Required work :: Please copy the data shown below, word for word.

================

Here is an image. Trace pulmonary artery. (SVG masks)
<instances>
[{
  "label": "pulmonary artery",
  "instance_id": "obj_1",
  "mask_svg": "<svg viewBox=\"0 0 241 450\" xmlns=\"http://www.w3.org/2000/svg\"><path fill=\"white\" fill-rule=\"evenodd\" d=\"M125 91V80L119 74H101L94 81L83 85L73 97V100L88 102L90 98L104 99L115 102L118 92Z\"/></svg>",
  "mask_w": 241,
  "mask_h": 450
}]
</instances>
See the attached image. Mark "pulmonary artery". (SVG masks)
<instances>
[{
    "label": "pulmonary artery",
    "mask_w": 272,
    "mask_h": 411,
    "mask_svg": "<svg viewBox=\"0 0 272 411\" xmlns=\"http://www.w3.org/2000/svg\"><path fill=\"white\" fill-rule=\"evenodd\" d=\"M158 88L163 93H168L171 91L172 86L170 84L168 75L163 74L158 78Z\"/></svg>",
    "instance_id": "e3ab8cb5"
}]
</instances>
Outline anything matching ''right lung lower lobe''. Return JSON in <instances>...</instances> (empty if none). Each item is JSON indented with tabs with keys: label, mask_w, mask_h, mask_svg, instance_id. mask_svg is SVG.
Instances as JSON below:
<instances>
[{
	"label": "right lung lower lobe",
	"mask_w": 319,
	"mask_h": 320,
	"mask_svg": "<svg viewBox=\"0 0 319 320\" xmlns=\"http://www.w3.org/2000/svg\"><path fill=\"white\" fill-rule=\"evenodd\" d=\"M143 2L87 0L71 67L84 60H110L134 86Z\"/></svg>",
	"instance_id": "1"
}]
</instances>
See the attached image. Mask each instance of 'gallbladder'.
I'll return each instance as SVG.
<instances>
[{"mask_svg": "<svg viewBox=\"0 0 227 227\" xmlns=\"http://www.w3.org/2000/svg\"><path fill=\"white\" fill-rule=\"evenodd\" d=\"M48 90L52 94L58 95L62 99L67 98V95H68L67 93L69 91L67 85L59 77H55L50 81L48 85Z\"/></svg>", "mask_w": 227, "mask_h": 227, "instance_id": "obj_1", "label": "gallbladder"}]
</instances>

================

Solution to the problem ::
Here is an image. Trace pulmonary artery. (SVG masks)
<instances>
[{
  "label": "pulmonary artery",
  "instance_id": "obj_1",
  "mask_svg": "<svg viewBox=\"0 0 241 450\" xmlns=\"http://www.w3.org/2000/svg\"><path fill=\"white\" fill-rule=\"evenodd\" d=\"M125 91V80L119 74H101L94 81L83 85L73 97V100L88 102L90 98L104 99L115 102L118 92Z\"/></svg>",
  "mask_w": 241,
  "mask_h": 450
}]
</instances>
See the attached image. Mark "pulmonary artery". (SVG masks)
<instances>
[{
    "label": "pulmonary artery",
    "mask_w": 272,
    "mask_h": 411,
    "mask_svg": "<svg viewBox=\"0 0 272 411\" xmlns=\"http://www.w3.org/2000/svg\"><path fill=\"white\" fill-rule=\"evenodd\" d=\"M158 88L163 93H168L171 91L172 86L170 84L168 75L163 74L158 78Z\"/></svg>",
    "instance_id": "e3ab8cb5"
}]
</instances>
Outline anything matching ''right lung lower lobe''. Return JSON in <instances>...</instances> (empty if none). Each item is JSON indented with tabs with keys: label, mask_w, mask_h, mask_svg, instance_id. mask_svg is SVG.
Instances as JSON below:
<instances>
[{
	"label": "right lung lower lobe",
	"mask_w": 319,
	"mask_h": 320,
	"mask_svg": "<svg viewBox=\"0 0 319 320\" xmlns=\"http://www.w3.org/2000/svg\"><path fill=\"white\" fill-rule=\"evenodd\" d=\"M143 2L87 0L71 67L84 60H110L134 86Z\"/></svg>",
	"instance_id": "1"
}]
</instances>
See the attached image. Mask each instance of 'gallbladder'.
I'll return each instance as SVG.
<instances>
[{"mask_svg": "<svg viewBox=\"0 0 227 227\" xmlns=\"http://www.w3.org/2000/svg\"><path fill=\"white\" fill-rule=\"evenodd\" d=\"M48 90L52 94L58 95L62 99L67 98V95H68L67 93L69 91L67 85L59 77H55L50 81L48 85Z\"/></svg>", "mask_w": 227, "mask_h": 227, "instance_id": "obj_1", "label": "gallbladder"}]
</instances>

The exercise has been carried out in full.